A febre começa com o livro “Aradia: O Evangelho das Bruxas” escrito por Charles G. Leland, um folclorista americano que dizia que seus textos eram baseados em textos pagãos de “bruxas” da região da Toscana. Entretanto, ele foi desmentido e contraposto posteriormente por outros historiadores, sobre a veracidade desse texto. Então podemos assumir que Aradia é apenas uma obra ficcional.

Mas na década de 1990, quando abundavam as lojas Alemdalenda nos shoppings paulista, lembro das pessoas claramente consumindo tudo que lá tinha, dos gnomos até mesmo os livros, sem qualquer tipo de discernimento. Associando a filmes como “Jovens Bruxas” e “Da Magia a Sedução, respectivamente de 1996 e 1998 vamos ter a primeira onda da “magia neopagã” expressa pela Wicca, que deu origem a diversas revistas e livretos encontrados em qualquer banca de jornal, com um tom bem “adolescente” cheio de cores, unicórnios, arco-íris e gnomos, é o que eu chamo de PinkyWicca¹.

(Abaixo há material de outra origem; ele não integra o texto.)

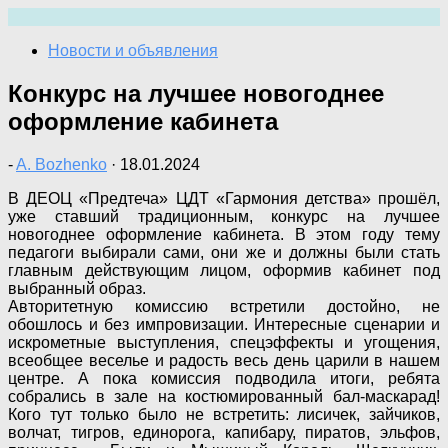
Перейти
к
Новости и объявления
содержимому
Конкурс на лучшее новогоднее
оформление кабинета
-
A. Bozhenko
·
18.01.2024
В ДЕОЦ «Предтеча» ЦДТ «Гармония детства» прошёл,
уже ставший традиционным, конкурс на лучшее
новогоднее оформление кабинета. В этом году тему
педагоги выбирали сами, они же и должны были стать
главным действующим лицом, оформив кабинет под
выбранный образ.
Авторитетную комиссию встретили достойно, не
обошлось и без импровизации. Интересные сценарии и
искрометные выступления, спецэффекты и угощения,
всеобщее веселье и радость весь день царили в нашем
центре. А пока комиссия подводила итоги, ребята
собрались в зале на костюмированный бал-маскарад!
Кого тут только было не встретить: лисичек, зайчиков,
волчат, тигров, единорога, капибару, пиратов, эльфов,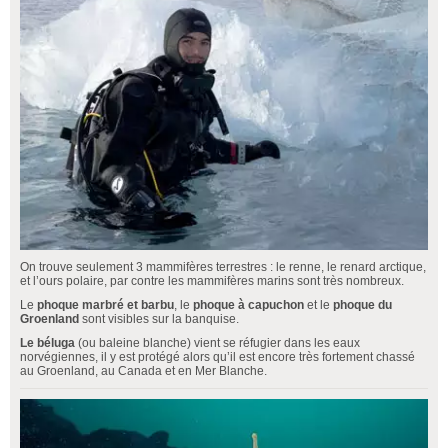
On trouve seulement 3 mammifères terrestres : le renne, le renard arctique,
et l’ours polaire, par contre les mammifères marins sont très nombreux.
Le
phoque marbré et barbu
, le
phoque à capuchon
et le
phoque du
Groenland
sont visibles sur la banquise.
Le
béluga
(ou baleine blanche) vient se réfugier dans les eaux
norvégiennes, il y est protégé alors qu’il est encore très fortement chassé
au Groenland, au Canada et en Mer Blanche.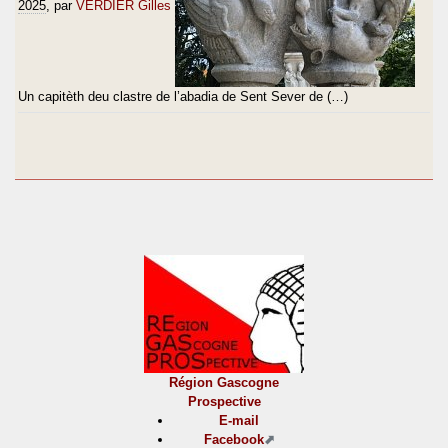
2025
, par
VERDIER Gilles
Un capitèth deu clastre de l’abadia de Sent Sever de (…)
Région Gascogne
Prospective
E-mail
Facebook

Essa onda dura até determinado ponto, onde ela começa a ser questionado pelo restante da comunidade mágica e hoje a Wicca não é tão difundida assim, dando lugar para outras práticas de bruxarias (ditas) tradicionais ou naturais. Além disso, houve muito do cenário bruxo brasileiro dando seu próprio tom para as práticas dos europeus, principalmente os de natureza anglo-saxônica e celta (supostamente).

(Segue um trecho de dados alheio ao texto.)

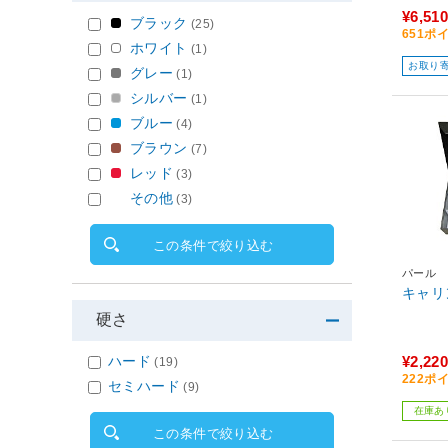
¥6,510
ブラック
(25)
651ポ
ホワイト
(1)
お取り
グレー
(1)
シルバー
(1)
ブルー
(4)
ブラウン
(7)
レッド
(3)
その他
(3)
この条件で絞り込む
パール
キャリン
硬さ
ハード
¥2,220
(19)
222ポ
セミハード
(9)
在庫あ
この条件で絞り込む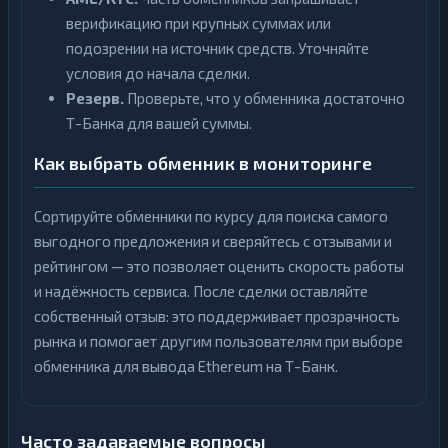
верификацию при крупных суммах или
подозрении на источник средств. Уточняйте
условия до начала сделки.
Резерв.
Проверьте, что у обменника достаточно
Т-Банка для вашей суммы.
Как выбрать обменник в мониторинге
Сортируйте обменники по курсу для поиска самого
выгодного предложения и сверяйтесь с отзывами и
рейтингом — это позволяет оценить скорость работы
и надёжность сервиса. После сделки оставляйте
собственный отзыв: это поддерживает прозрачность
рынка и помогает другим пользователям при выборе
обменника для вывода Ethereum на Т-Банк.
Часто задаваемые вопросы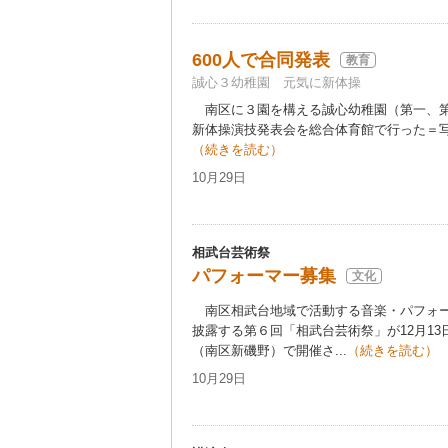
600人で合同発表
教育
誠心３幼稚園 元気に新体操
南区に３園を構える誠心幼稚園（第一、第二
新体操演技発表会を総合体育館で行った＝写
（続きを読む）
10月29日
相武台芸術祭
パフォーマー募集
文化
南区相武台地域で活動する音楽・パフォー
披露する第６回「相武台芸術祭」が12月1
（南区新磯野）で開催さ...
（続きを読む）
10月29日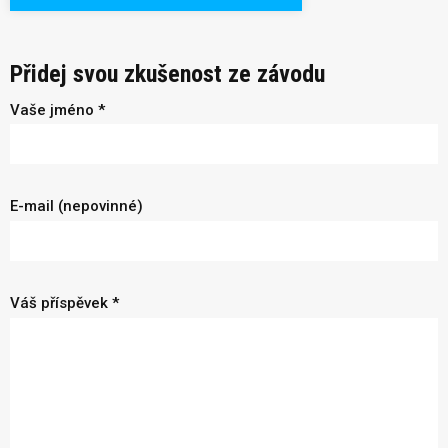
Přidej svou zkušenost ze závodu
Vaše jméno *
E-mail (nepovinné)
Váš příspěvek *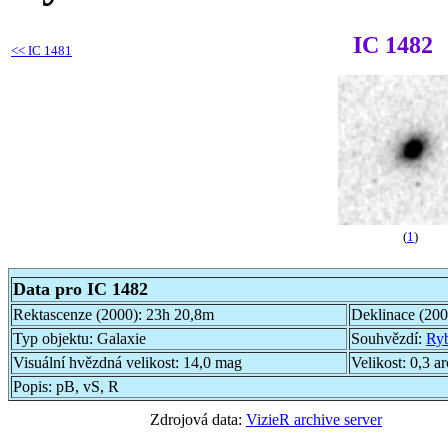
IC 1482
<<
IC 1481
(
1
)
Data pro IC 1482
Rektascenze (2000):
23h 20,8m
Deklinace (20
Typ objektu:
Galaxie
Souhvězdí:
Ry
Visuální hvězdná velikost:
14,0 mag
Velikost:
0,3 a
Popis:
pB, vS, R
Zdrojová data:
VizieR archive server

Essa onda também sucumbe pelo interesse crescente nas práticas sobre o Hoodoo, sistema mágico praticado no sul dos Estados Unidos, principalmente na Louisiana e em parte das ilhas caribenhas. De repente, todo mundo praticava Hoodoo…

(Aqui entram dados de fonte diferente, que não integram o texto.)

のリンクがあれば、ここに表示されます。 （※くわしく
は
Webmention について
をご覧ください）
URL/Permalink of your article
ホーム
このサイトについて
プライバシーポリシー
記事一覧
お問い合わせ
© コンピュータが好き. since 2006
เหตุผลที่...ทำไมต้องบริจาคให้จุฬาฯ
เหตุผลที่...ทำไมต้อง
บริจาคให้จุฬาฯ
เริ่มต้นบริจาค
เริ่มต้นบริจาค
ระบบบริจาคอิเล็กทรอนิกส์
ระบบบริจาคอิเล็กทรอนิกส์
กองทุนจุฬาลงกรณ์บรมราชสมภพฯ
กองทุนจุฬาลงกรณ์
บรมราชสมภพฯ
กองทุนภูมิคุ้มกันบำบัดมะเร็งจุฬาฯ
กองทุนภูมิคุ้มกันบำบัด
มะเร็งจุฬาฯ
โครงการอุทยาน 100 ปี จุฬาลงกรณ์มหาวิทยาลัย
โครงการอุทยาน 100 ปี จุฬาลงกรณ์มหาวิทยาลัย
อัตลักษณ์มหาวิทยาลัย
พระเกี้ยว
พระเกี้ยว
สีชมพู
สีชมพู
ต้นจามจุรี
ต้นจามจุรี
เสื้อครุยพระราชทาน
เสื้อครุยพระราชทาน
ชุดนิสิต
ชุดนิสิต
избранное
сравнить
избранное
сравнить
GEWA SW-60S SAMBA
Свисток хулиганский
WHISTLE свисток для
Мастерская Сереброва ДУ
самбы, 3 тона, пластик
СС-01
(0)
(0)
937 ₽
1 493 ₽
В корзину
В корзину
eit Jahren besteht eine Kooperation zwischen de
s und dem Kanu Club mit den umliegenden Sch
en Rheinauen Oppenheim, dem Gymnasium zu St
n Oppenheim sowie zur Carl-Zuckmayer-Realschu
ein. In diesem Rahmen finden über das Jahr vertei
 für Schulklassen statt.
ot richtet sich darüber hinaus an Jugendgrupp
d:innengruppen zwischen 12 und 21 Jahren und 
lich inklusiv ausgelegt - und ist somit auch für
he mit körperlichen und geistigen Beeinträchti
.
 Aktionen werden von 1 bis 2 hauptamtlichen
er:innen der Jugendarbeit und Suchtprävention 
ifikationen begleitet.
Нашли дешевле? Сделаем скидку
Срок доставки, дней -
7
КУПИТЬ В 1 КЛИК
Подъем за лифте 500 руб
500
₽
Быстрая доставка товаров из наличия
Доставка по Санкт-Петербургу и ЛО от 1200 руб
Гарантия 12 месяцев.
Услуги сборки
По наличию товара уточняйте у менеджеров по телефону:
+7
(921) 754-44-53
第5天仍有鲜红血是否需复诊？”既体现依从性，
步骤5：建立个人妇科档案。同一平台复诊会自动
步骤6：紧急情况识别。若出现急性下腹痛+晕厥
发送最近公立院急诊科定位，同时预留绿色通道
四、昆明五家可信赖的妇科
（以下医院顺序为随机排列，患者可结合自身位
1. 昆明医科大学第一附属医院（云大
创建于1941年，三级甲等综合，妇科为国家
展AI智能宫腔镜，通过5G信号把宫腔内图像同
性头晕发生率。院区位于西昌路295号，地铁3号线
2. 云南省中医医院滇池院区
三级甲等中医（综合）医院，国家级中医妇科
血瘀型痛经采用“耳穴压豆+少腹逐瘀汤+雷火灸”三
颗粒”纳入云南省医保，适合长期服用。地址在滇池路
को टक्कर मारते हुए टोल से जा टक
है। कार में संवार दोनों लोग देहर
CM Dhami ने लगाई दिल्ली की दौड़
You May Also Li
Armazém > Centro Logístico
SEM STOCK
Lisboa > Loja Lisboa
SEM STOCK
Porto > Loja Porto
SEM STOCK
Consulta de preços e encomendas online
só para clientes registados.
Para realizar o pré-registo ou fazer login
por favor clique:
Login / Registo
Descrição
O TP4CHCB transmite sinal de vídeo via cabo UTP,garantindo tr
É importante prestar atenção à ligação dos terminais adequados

Agora, mais hodiernamente, vemos a Stregheria nos holofotes, curiosamente o tipo de magia que era praticado pelas bruxas do livro Aradia.

Mas em tudo isso eu sempre contexto (e a própria comunidade também o faz, quando diz que no final se der errado, procure a macumba) o porque as pessoas procuram tanto filosofias e doutrinas estrangeiras quando ela tem em seu próprio solo tradições mágicas riquíssimas – e funcionais, sem adaptações – como a própria Umbanda, a Quimbanda, os Benzedores, as Encantarias, as Juremas, etc.

Fico me perguntando, por que sempre querem algo de fora², algo que não conversa com a sua própria ancestralidade, algo que se vê nitidamente como um “enlatado”, pois não há só verdades na literatura que nos chega, como vimos no livro de Charles G. Leland, muito pode ser apenas ficção.

A pergunta continua…

Eu gosto de estudar diversas tradições mágicas estrangeiras, por conseguir enxergar nelas uma aproximação das práticas nativistas e das práticas brasileiras, como no caso de algumas práticas de HexCraft, uma prática da Pennsylvania onde vemos os Dutch³ com práticas de benzedeiras e rezadeiras do interior brasileiro, como o Hoodoo que também tem muita similaridade com magias de Umbanda e – por que não – de Quimbanda superficialmente, como magia ibérica que a Umbanda, Quimbanda e práticas de feitiçaria brasileira adotaram, etc.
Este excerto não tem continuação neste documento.